I had to have someone explain the joke to me. A Republican former classmate of mine had posted a link on his Facebook page to a humorous blog purported to be written by President Obama's teleprompter, in which the anthroposcribic (yes, I just made that word up) device talks about his fun adventures with the Big Guy. Very cute.
But of course, it's assumes the reader already thinks it's funny how often Obama uses a teleprompter. I've heard plenty of Republicans knock the president for his alleged over-reliance on the device, but it always seemed to me to be mainly a lame way to bring a really great orator down a few notches. "Oh yeah? Bet he couldn't deliver that speech without a teleprompter! HA!" Good one.
If it was genuinely funny for some reason, though, I just didn't get it. But I wanted to! I know, I'm the "Liberal Examiner" and all that, but I really do prefer to find the funny and ridiculous in all politicians, even those with whom I agree most of the time (and I have not held back from expressing my concerns about the president here either). If there was a good, quality comic meme to be had here, I wanted in on it.
My GOP Facebook friend simply told me that Obama obviously performs worse without the teleprompter than with, and compared that to our previous president who was an unmitigated oratorical disaster no matter what was in front of him. But I wondered; does Obama's reliance reach truly comic levels, comparable to W's?
I worked in media research during a chunk of the presidential primaries last year, and I watched a lot -- a lot -- of then-Senator Obama. Indeed, it was certainly clear that there was one venue in which his main competition, then-Senator Clinton, was leaving him in the public speaking dust: the debates. And at debates, you don't get a teleprompter (though most questions were so laughably predictable as to render the need for them moot). Obama was often halting and awkward in his responses, and to this day he tends to preface far too many non-cued answers to questions with, "Now, what I have said is this . . ." -- as though every sentence was a footnote to a sentence he had uttered at some time in the past, which itself was probably also prefaced the same way.
But have mercy, he wasn't embarrassing himself. I know George W. Bush is a low watermark, but Obama has (I don't think) ever come close to sounding as breathtakingly stupid as Bush.
Looking back at a Politico piece from last week by Carol E. Lee (that I had intentionally avoided precisely because I thought the teleprompter topic was a waste of pixel space), it seems clear from the reporting that Obama uses it a great deal more than previous commanders-in-chief. I suppose that's potential joke fodder, but it has yet to strike me as blatant enough to be universally guffaw-worthy. Indeed, the Politico piece seems more upset about how the teleprompter makes it difficult to get better pictures at events. So if he uses the teleprompter, it's an artificially theatrical construction, which hinders the press's enjoyment of a different artificially theatrical construction. Seems like a fair trade to me.
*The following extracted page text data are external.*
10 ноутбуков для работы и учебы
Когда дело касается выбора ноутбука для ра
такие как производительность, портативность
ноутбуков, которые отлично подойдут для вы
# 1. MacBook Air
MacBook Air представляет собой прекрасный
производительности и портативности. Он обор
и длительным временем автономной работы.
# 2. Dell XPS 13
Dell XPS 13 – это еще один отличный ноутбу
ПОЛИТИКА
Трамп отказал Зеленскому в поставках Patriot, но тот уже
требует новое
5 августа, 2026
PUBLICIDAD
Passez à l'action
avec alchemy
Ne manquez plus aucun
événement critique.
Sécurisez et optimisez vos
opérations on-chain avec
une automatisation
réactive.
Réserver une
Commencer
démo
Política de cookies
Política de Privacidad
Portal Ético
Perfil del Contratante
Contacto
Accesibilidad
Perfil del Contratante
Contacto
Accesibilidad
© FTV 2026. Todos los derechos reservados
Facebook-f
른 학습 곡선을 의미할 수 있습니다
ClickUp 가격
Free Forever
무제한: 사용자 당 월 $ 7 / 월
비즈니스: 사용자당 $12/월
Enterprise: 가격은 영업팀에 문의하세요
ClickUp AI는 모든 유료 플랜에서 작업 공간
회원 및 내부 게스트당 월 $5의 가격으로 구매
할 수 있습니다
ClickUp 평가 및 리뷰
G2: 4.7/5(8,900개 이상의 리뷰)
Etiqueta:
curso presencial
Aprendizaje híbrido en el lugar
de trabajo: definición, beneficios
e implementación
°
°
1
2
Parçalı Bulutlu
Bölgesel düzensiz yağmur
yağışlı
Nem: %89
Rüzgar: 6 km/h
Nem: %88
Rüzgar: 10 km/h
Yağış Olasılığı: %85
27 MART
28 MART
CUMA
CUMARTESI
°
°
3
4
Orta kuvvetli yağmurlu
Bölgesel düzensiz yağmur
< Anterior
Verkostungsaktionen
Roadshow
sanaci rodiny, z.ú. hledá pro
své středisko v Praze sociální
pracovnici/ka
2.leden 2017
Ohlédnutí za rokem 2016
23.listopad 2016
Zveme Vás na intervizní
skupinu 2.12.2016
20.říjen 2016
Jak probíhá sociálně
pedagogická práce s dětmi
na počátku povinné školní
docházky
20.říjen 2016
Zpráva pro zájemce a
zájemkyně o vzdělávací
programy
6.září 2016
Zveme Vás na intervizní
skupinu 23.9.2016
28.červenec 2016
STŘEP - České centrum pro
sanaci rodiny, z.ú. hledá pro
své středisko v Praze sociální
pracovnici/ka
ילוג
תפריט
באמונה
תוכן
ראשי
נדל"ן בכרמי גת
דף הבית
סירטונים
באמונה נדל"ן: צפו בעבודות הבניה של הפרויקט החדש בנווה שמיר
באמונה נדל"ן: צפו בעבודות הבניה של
And this whole topic dawned on me mere hours after the president had completed his town hall appearance in California last night. I saw the vast majority of it, and without a prompter, cue card, or notes on a napkin, I think he did a hell of a job tackling some pretty difficult material. He didn't seem to need a "crutch" -- as the Lee called it twice in her article -- that night.
But let there be no doubt: the idea of Obama's teleprompter writing its own blog, a la Fake Steve Jobs, is a really funny idea, whether Obama overuses it or not. And you have the love the newly-minted acronym for it: TOTUS.
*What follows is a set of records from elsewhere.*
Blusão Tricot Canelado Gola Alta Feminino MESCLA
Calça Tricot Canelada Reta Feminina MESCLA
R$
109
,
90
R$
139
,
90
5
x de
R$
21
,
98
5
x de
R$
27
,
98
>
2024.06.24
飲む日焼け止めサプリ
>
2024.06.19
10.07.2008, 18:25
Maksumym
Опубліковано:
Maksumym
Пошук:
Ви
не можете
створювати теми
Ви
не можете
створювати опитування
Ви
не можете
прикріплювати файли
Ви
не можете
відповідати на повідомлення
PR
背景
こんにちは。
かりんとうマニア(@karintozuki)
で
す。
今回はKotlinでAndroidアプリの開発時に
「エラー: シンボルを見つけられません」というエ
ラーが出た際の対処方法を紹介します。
Of course, in the end, I'm more concerned about what is coming out of his mouth than how it gets into his brain. If he needs his speeches written in braille, delivered by semaphore 100 yards back, or needs Joe Biden to whisper the lines into his ear, I'd still rather have something like his Philadelphia speech on race than not. If he needs a teleprompter to make things like that happen, prompt away, TOTUS. Hail to the idiot board.